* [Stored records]
──────────────────────────────
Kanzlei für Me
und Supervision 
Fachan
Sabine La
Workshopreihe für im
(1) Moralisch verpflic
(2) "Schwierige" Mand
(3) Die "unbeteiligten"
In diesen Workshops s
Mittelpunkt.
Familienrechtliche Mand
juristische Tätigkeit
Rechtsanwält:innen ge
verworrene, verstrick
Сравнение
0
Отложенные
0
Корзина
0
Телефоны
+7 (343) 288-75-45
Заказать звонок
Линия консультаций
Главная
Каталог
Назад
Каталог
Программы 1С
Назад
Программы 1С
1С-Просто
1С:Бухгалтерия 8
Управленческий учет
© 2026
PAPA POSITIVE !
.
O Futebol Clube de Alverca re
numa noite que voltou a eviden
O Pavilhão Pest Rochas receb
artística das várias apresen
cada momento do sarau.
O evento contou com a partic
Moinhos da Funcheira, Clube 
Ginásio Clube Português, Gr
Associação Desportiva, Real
──────────────────────────────
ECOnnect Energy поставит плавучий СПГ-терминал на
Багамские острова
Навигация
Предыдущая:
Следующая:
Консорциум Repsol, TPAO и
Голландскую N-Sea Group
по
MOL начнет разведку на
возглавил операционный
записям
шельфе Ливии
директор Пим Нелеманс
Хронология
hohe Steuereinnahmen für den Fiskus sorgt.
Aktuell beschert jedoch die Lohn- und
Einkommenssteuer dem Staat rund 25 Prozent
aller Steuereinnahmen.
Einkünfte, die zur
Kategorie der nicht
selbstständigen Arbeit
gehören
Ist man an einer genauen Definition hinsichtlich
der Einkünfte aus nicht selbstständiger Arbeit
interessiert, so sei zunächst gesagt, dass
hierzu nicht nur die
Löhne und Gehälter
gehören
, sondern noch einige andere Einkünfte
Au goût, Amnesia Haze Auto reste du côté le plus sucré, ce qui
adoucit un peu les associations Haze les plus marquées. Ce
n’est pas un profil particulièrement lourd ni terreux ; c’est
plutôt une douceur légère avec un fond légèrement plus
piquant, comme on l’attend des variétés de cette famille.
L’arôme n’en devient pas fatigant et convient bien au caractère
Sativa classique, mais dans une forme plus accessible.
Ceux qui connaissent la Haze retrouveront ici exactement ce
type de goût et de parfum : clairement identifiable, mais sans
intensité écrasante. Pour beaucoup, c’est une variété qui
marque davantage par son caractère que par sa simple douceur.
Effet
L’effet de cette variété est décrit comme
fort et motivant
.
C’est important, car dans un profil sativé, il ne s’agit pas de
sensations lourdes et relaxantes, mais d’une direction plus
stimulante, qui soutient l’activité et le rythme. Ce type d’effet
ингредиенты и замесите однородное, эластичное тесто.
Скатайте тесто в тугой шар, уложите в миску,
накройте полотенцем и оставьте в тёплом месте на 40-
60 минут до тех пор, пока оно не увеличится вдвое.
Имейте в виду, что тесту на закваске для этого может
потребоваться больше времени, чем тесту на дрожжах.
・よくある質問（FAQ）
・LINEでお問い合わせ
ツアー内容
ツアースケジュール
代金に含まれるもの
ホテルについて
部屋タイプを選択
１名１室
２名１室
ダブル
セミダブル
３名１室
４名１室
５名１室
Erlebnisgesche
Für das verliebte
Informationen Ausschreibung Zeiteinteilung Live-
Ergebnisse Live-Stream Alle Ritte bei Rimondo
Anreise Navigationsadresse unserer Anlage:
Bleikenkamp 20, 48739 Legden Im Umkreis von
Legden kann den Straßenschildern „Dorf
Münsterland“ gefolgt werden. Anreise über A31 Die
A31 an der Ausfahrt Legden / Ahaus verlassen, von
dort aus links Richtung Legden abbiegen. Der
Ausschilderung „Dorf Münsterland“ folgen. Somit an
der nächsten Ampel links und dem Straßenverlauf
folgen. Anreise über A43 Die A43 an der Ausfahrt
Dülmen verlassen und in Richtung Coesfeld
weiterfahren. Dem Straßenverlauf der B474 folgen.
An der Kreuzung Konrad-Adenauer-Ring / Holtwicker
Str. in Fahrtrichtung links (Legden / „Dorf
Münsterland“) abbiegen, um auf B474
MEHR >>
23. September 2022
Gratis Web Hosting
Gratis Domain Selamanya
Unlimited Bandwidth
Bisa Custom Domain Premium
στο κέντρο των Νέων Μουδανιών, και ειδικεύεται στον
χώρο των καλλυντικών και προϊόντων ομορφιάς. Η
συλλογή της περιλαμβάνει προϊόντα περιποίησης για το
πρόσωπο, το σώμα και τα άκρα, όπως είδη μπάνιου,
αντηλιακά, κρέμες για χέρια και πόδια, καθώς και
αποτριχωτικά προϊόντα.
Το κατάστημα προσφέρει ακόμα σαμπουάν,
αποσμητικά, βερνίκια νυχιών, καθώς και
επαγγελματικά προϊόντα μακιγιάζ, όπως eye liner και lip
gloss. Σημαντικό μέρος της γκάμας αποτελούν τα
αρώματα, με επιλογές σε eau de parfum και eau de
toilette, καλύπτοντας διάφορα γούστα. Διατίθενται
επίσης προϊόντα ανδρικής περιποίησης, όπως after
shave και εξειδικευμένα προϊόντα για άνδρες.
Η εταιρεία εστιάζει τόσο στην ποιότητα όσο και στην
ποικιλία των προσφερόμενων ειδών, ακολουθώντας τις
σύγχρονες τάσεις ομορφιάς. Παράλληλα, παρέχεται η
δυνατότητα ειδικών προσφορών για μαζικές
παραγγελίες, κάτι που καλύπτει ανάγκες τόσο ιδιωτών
──────────────────────────────
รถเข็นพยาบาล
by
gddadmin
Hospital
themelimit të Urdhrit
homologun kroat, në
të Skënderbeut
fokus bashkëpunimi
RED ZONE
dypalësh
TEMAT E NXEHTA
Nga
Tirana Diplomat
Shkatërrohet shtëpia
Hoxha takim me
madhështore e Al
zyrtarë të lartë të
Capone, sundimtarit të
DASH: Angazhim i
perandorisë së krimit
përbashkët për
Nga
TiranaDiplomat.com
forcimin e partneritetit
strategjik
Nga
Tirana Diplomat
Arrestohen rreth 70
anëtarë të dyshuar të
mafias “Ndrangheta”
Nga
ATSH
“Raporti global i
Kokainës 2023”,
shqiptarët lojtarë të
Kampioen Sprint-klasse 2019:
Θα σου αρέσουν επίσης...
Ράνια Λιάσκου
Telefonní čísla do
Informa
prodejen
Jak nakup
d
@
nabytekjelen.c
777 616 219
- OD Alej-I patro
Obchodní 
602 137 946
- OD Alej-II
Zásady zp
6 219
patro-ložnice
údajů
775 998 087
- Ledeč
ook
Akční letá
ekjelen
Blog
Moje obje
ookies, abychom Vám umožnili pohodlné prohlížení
──────────────────────────────
* [What you have to do] Across the records above, in how many lines does the string "Arbeit" appear? Reply with the figure alone.

* [Answer for this exercise] 2